Com calças de ganga e uma camisola justa e listada, Daud passa despercebido. Mas este estilo de vestuário ocidental fez com que, na cidade natal de Mossul, no Iraque, fosse condenado a 80 vergastadas em público.
Com calças de ganga e uma camisola justa e listada, Daud passa despercebido. Mas este estilo de vestuário ocidental fez com que, na cidade natal de Mossul, no Iraque, fosse condenado a 80 vergastadas em público. Esta, e muitas outras atrocidades cometidas pelo autoproclamado Estado Islâmico, ou Daesh, levaram Daud Al Anazy, pseudónimo do iraquiano, a arriscar tudo, incluindo a própria vida, para abandonar o país que amava em “busca de uma vida”.
A história atribulada dessa viagem, desde Mosul até ser acolhido na Misericórdia de Alfeizerão em dezembro do ano passado, figura agora num livro. “De Mosul a Alfeizerão em 6.000 palavras” é, apesar de todas as adversidades vividas por Daud, uma história de amor. “Amor ao outro, à diferença, à diversidade, à independência e à liberdade”, conta o autor.
A viagem foi dura e longa. “Medo do desconhecido? O medo do conhecido era muito maior”, escreve Daud. O iraquiano deixou um país assolado pela guerra e, até chegar a Portugal teve de enfrentar uma verdadeira jornada hercúlea. Daud iludiu as fronteiras do Daesh ao viajar dentro do tanque de um camião cisterna durante nove horas até chegar à Síria. Depois, teve de correr durante muitos e longos minutos debaixo de fogo de militares para atravessar a fronteira para a Turquia e, finalmente, tentou chegar à Grécia num barco lotado que, “a pique”, naufragou “em menos de um minuto”. Pelo meio perdeu tudo. Mais do que uma vez. Mas ainda conseguiu ajudar a salvar duas crianças, de 2 e 4 anos, de se afogarem no mar que devia ser “nosso”.
Depois de uma viagem de milhares de quilómetros e cheia de adversidades, Daid Al Anazy conta em livro a história da jornada que o levou a deixar o Iraque até ser acolhido na Misericórdia de Alfeizerão.
Depois de quatro horas em águas geladas, a “agarrar-se pela vida”, Daud e os sobreviventes do naufrágio foram resgatados pela guarda costeira grega e chegaram à ilha de Lesbos, local que recebe milhares de refugiados vindos de várias partes do Médio Oriente. Já em solo da União Europeia, o iraquiano foi abordado sobre a possibilidade de ser acolhido em Portugal. Apesar de o destino inicial ser “a Suécia, Alemanha ou Holanda”, Daud Al Anazy não hesitou em aceitar o repto e, no dia 17 de dezembro, chegou a Alfeizerão acompanhado por mais quatro refugiados.

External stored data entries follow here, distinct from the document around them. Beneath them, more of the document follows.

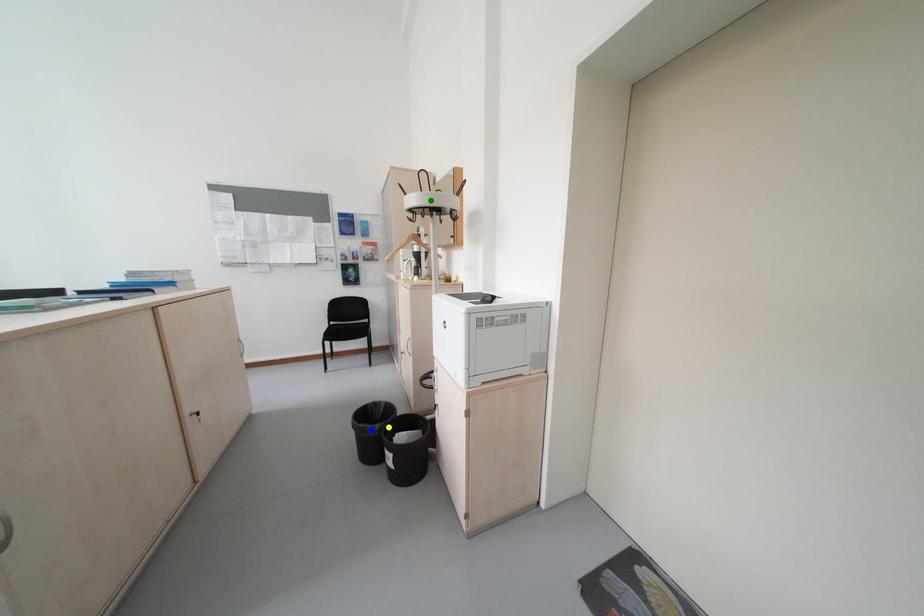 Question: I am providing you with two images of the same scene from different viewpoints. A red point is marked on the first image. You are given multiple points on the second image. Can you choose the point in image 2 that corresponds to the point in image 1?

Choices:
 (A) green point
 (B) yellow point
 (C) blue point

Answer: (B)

Há mais de seis meses a residir na região, o iraquiano, de 24 anos, já começou a aprender Português, língua com a qual não tinha qualquer contacto, e está a trabalhar na Casa do Pão de Ló, em Alfeizerão, retomando a profissão que levava em Mosul, antes de o Daesh ter invadido a cidade em junho do ano passado e lhe ter arruinado o negócio do café que geria. A adaptação não tem sido fácil mas, com a ajuda de Helena Lopes Franco, co-autora do livro e professora de Português, e da equipa da Misericórdia de Alfeizerão, Daud tem levado uma vida “tranquila e normal”.
O livro, que foi apresentado na Casa do Pão de Ló no passado sábado, pretende “divulgar e despertar consciências” para algo que pensamos que “está longe”.
Helena Franco considera que a experiência de Daud é importante porque, além de ser “um retrato do mundo atual”, “mostra o melhor e o pior da humanidade”. O relato do iraquiano é extenso e muito detalhado. Conta o terror sentido por milhões de pessoas que foram afetadas pela guerra com o Daesh e que, quase diariamente, ouvimos na comunicação social. Esta semana, foi notícia mais um atentado no Iraque que vitimou 215 pessoas segundo os números mais recentes.
A leitura do livro é “um momento de reflexão” que, na opinião da co-autora, não vai deixar ninguém “indiferente”. O livro encerra, apenas, um capítulo tenebroso, mas com um final feliz, na vida de Daud. Ficamos à espera da continuação da obra e que o iraquiano possa contar como termina a sua aventura em Alfeizerão.